Europe’s priority on migrants: housing and jobs for those who disembark here
The new plan on integration into the EU revealed: Space and social inclusion projects and new housing for migrants. Meanwhile, the report on civil rights arrives in the European Parliament: No mention of terrorism, priority given to the fight against racism and Islamophobia
by Mauro Indelicato
November 24, 2020
Crucial days in Brussels, between sessions in the European Parliament and commission meetings. It was to be expected, given what is happening in all of Europe, between the pandemic and the resulting economic crisis.
Still, the ongoing arguments have nothing to do with recovery or recovery plans. On the contrary, they talk about migrants and civil rights.
The EU plan on integration
In these days, for example, placed at the top of the work agenda of the European Commission is the new plan for the integration of migrants. These are multi-year projects, with which the EU is trying to give precise directions on the issue. In recent hours, the plan, which will substitute that approved in 2016, and which should last for a period of time including the years between 2021 and 2027, was announced by the European Commission itself.
It is based on four principal pillars: Education, work, access to health care, and adequate housing. The responsible principals of social policies are the member states, but the EU has the possibility to coordinate the policies and give specific directions. And according to the institutions of Brussels, in the coming years, the various governments must always commit themselves to inclusion, with investments and spending relative to more adequate accommodation for the migrants present in EU territory.
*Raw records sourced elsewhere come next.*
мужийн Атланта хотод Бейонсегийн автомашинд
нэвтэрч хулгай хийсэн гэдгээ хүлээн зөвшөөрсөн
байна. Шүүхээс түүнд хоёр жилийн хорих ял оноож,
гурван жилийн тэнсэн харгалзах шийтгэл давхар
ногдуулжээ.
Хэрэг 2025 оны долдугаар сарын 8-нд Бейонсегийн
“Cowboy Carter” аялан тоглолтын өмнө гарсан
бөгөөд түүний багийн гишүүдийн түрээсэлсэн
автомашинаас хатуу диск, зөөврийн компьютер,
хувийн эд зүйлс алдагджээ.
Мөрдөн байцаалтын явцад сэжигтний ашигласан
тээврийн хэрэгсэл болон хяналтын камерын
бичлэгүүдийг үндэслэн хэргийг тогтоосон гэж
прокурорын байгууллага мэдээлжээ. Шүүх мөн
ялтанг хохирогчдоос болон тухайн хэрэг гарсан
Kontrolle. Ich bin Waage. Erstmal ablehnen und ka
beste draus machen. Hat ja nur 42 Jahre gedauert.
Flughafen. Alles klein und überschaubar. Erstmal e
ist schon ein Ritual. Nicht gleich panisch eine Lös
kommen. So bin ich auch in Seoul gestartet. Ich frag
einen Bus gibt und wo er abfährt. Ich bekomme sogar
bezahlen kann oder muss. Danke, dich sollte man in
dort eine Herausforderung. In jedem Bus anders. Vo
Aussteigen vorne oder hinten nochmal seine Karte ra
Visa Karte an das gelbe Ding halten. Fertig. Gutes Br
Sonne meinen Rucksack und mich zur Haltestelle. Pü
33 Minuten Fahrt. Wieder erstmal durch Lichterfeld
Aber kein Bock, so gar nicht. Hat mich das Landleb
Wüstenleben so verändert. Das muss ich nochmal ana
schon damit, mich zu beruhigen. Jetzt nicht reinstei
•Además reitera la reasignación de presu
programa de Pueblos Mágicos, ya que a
The first point concerns inclusion in the world of education: “There is a need to commit to education and training that are inclusive from early infancy to higher education,” the commission plan reads, “concentrating on the facilitation of recognizing qualifications and on continuous learning of languages, with the support of EU funds.” The second point, however, concerns the work world, where all migrants, “and women in particular,” the plan further reads, must receive the support to express “their full potential”.
Then there is the third point, concerning the health sector. “In addition to specific financing of the EU, “the document states, “the action plan looks to guarantee the people are informed as to their rights and recognize the specific challenges faced by women, in particular during and after pregnancy.” Finally, the fourth pillar calls for, “adequate and convenient finances through the European Fund for regional development, the European Social Fund Plus, the Asylum Fund, and Migration and Invest EU,” to find better housing for migrants.
Investments and priorities that could cause — and not a little — those outside EU institutions to wrinkle their noses. Especially because for the moment, in the countries hardest hit by the Corona virus pandemic, there are no clear indications as to funds that the EU will make available to restart the economy. Whose eventual collapse, not so remote through anti-contagion measures, could involve everyone, from citizens to migrants.
Report on fundamental rights
Also because then, if on the one hand, the commission is giving importance to the plan on integration, on the other, the EU Parliament, at this time, is discussing the report on the state of fundamental rights in 2018-2019, And here, according to the EU institutions, the priority is to stop the spread of racism and Islamophobia: “Instead of confronting the actual situation, it seems the program of a party of the extreme left, with passages that are biased and embarrassing,” commented Lega deputy Silvia Sardone in her remarks in the European Parliament. “It talks of a European Parliament that has helplessly witnessed the spread of racism, of Islamophobic sentiments, of hostility and intolerance against Muslims, while saying nothing about terrorism, victims of attacks, about those who hate Europeans, our way of life, our culture, our values.”
Scrolling down the report, it speaks, in effect, of measures to take against the spread of policies that lead to discrimination and, in which a presumed “criminalization of solidarity” would emerge, with clear reference to
the tug-of-war in recent years between the Italian government of the yellow-green alliance and the NGOs. The priority, that of the EU, is quite far from a reality where, on the contrary, millions of people await a concrete response on the economic and health front.